What is the wavelength of the transition from n=4 to n=3 for Li2+? In what region of the spectrum does this emission occur? Li2+ is a hydrogen-like ion. Such an ion has a nucleus of charge +Ze and a single electron outside this nucleus. The energy levels of the ion are -Z^2RH/n^, where Z is the atomic number
okay I saw the rydberg formula but how am i or what numbers am i supposed to plug where
I don't get that. Your work LOOKS ok to me except your answer is 1/lambda. You need to take the reciprocal, right?
so i got 1/4797297.498
Plug that into your calculator; i.e., divide 1 by that large number and the answer will be the wavelength. That's what you are trying to find.
One note.
Since you are carrying all the other numbers to such high precision, I would suggest you carry the 0.0486 you obtained to the same number of significant figures.
That's what I have. Usually the answer is expressed either in Angstrom units or in nanometers. Your answer is 208.5 nm or 2085 Angstroms. Again, if you want to carry that many places for RH, then you are justified in more placed in the answer. I don't know how your professor wants it done. Many use 1.097 x 10^7 for RH.
The energy levels are
En = -Z^2RH/n^2
You left out the 2.
In your case, calculate En for Z = 3, with n = 4 and again for Z = 3 and n=3. Call those energy numbers E4 and E3.
E4 - E3 is the wave number (1/wavelength) of the photon emitted.
Invert that to get the wavelength
DrWLS showed you what to do.
1/lambda = RHZ2*[(1/N12)-(1/N22].
RH = 1.0967758341 x 10^7
Z = 3
N1 = 3
N2 = 4
Solve for lambda.
okay so it should look like this
1/lambda= 1.0967758341 x 10^7(3^2)*[(1/3^2)-(1/4^2)]
1.0967758341 x 10^7(9)(.0486)
i got 4798394.274
so I did 1 divided by 4797297.498
and got 2.085 X 10^-7
To find the wavelength of the transition from n=4 to n=3 for Li2+, you can use the Rydberg formula.
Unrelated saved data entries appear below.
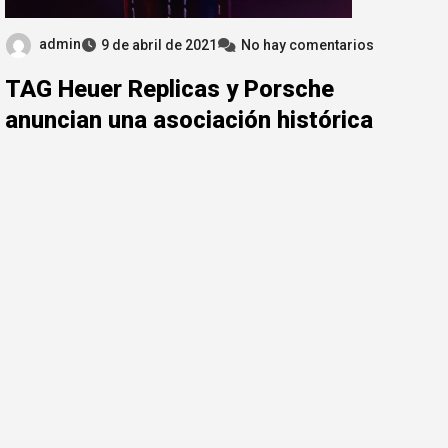
admin
9 de abril de 2021
No hay comentarios
TAG Heuer Replicas y Porsche
anuncian una asociación histórica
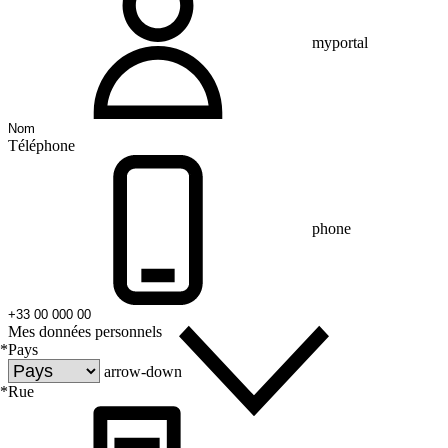
myportal
Téléphone
phone
Mes données personnels
*
Pays
arrow-down
*
Rue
The Rydberg formula states that the wavelength (λ) of the emitted or absorbed light during a transition is given by:
1/λ = RZ^2[(1/n_f^2) - (1/n_i^2)]
Where:
- λ is the wavelength of the light
- R is the Rydberg constant (approximately 1.097 × 10^7 m^-1)
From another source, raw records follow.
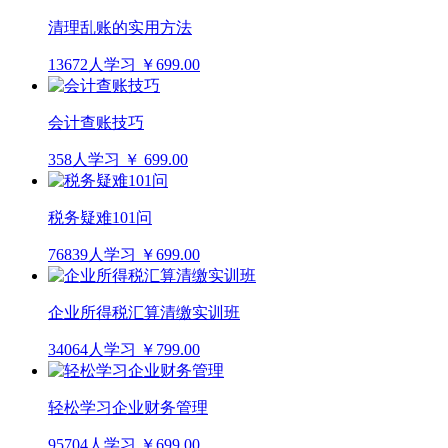
清理乱账的实用方法
13672人学习
￥699.00
会计查账技巧
358人学习
￥ 699.00
税务疑难101问
76839人学习
￥699.00
企业所得税汇算清缴实训班
34064人学习
￥799.00
轻松学习企业财务管理
95704人学习
￥699.00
- Z is the atomic number (in this case, it is +3 for Li2+)
- n_f is the final energy level (n=3 in this case)
- n_i is the initial energy level (n=4 in this case)
Plugging in the values into the formula:
1/λ = (1.097 × 10^7 m^-1) × (3^2) × [(1/3^2) - (1/4^2)]
Simplifying the expression:
1/λ = (1.097 × 10^7 m^-1) × 9 × [(1/9) - (1/16)]
= (1.097 × 10^7 m^-1) × 9 × [(16 - 9)/(9 × 16)]
= (1.097 × 10^7 m^-1) × 9 × (7/144)
Now, you can solve for the wavelength by taking the reciprocal of both sides:
λ = 1/[(1.097 × 10^7 m^-1) × 9 × (7/144)]
= 144/(1.097 × 10^7 m^-1 × 9 × 7/144)
= 144/(1.097 × 10^7 × 9 × 7) m
Calculating this expression will give you the wavelength of the transition from n=4 to n=3 for Li2+.
To determine the region of the spectrum in which this emission occurs, you can use the general guidelines for different regions:
- If the calculated wavelength is in the range of approximately 400-700 nm, it falls in the visible light region.
- If it is below 400 nm, it falls in the ultraviolet (UV) range.
- If it is above 700 nm, it falls in the infrared (IR) range.
Evaluate the calculated wavelength and determine in which region the emission occurs based on the above criteria.